Task: Below are records; extract exactly the lines from the one with "has Emmys, and he should get them for" through the final line, including both, but drop the pictures.

Data section:
○ ○ ○ ○ ○
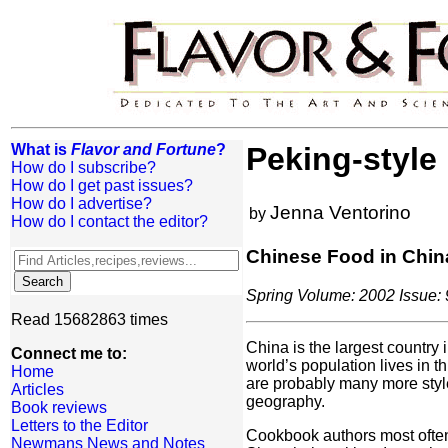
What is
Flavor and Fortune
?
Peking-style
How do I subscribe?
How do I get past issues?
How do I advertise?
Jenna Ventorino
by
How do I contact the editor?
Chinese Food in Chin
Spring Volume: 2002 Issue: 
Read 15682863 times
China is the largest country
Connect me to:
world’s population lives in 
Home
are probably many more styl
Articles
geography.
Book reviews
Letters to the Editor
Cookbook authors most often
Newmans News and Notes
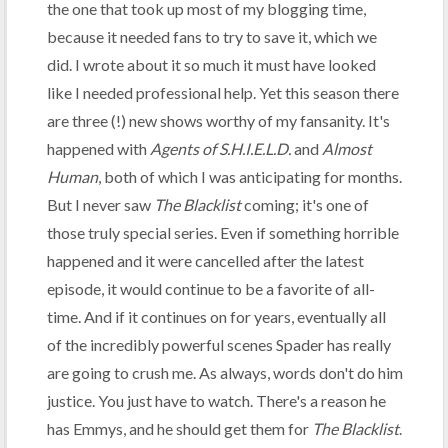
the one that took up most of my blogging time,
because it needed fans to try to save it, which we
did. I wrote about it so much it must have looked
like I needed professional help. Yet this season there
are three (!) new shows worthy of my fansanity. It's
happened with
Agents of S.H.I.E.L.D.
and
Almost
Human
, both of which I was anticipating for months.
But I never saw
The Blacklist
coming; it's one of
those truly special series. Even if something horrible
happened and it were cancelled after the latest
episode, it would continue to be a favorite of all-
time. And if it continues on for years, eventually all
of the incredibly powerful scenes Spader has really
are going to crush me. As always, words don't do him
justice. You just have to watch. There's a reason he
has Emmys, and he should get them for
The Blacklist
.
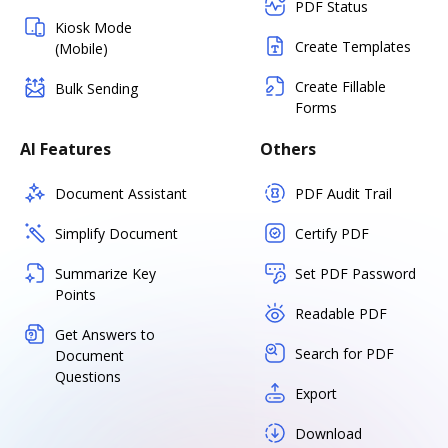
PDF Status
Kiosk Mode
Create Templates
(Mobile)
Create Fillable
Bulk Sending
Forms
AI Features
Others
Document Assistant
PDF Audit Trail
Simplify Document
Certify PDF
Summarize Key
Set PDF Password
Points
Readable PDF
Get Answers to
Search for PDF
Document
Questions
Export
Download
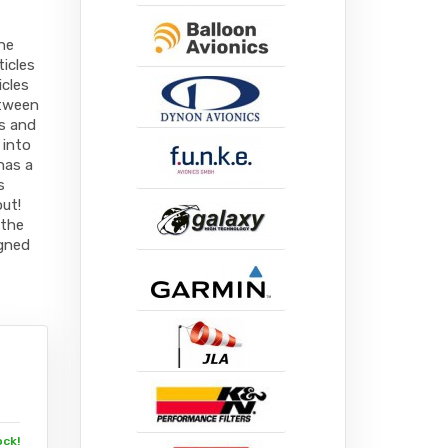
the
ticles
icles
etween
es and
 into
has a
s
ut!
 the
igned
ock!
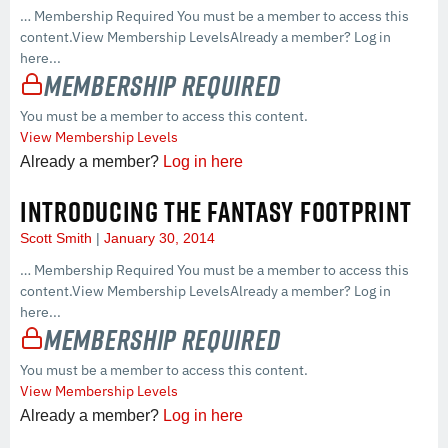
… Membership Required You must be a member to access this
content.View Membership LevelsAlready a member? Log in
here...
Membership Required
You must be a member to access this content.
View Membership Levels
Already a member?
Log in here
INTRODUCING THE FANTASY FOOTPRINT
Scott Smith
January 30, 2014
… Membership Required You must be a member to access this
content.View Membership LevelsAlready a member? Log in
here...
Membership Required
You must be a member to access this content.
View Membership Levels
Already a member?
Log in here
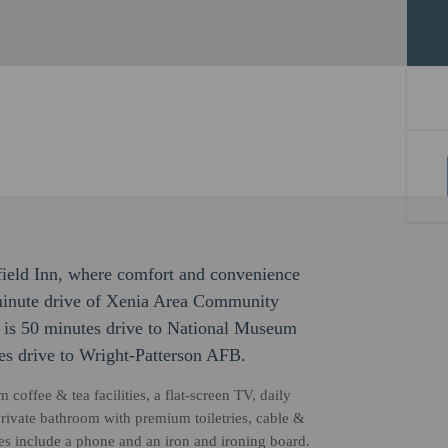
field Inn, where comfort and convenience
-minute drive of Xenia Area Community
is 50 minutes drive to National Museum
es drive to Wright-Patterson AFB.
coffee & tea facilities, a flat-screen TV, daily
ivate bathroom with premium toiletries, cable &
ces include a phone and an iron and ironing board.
○ ○ ○ ○ ○
Written solution:
has Emmys, and he should get them for
The Blacklist
.
PDF Status
Kiosk Mode
Create Templates
(Mobile)
Create Fillable
Bulk Sending
Forms
AI Features
Others
Document Assistant
PDF Audit Trail
Simplify Document
Certify PDF
Summarize Key
Set PDF Password
Points
Readable PDF
Get Answers to
Search for PDF
Document
Questions
Export
Download
the
ticles
icles
etween
es and
 into
has a
s
ut!
 the
igned
ock!
… Membership Required You must be a member to access this
content.View Membership LevelsAlready a member? Log in
here...
Membership Required
You must be a member to access this content.
View Membership Levels
Already a member?
Log in here
INTRODUCING THE FANTASY FOOTPRINT
Scott Smith
January 30, 2014
… Membership Required You must be a member to access this
content.View Membership LevelsAlready a member? Log in
here...
Membership Required
You must be a member to access this content.
View Membership Levels
Already a member?
Log in here
field Inn, where comfort and convenience
-minute drive of Xenia Area Community
is 50 minutes drive to National Museum
es drive to Wright-Patterson AFB.
coffee & tea facilities, a flat-screen TV, daily
ivate bathroom with premium toiletries, cable &
ces include a phone and an iron and ironing board.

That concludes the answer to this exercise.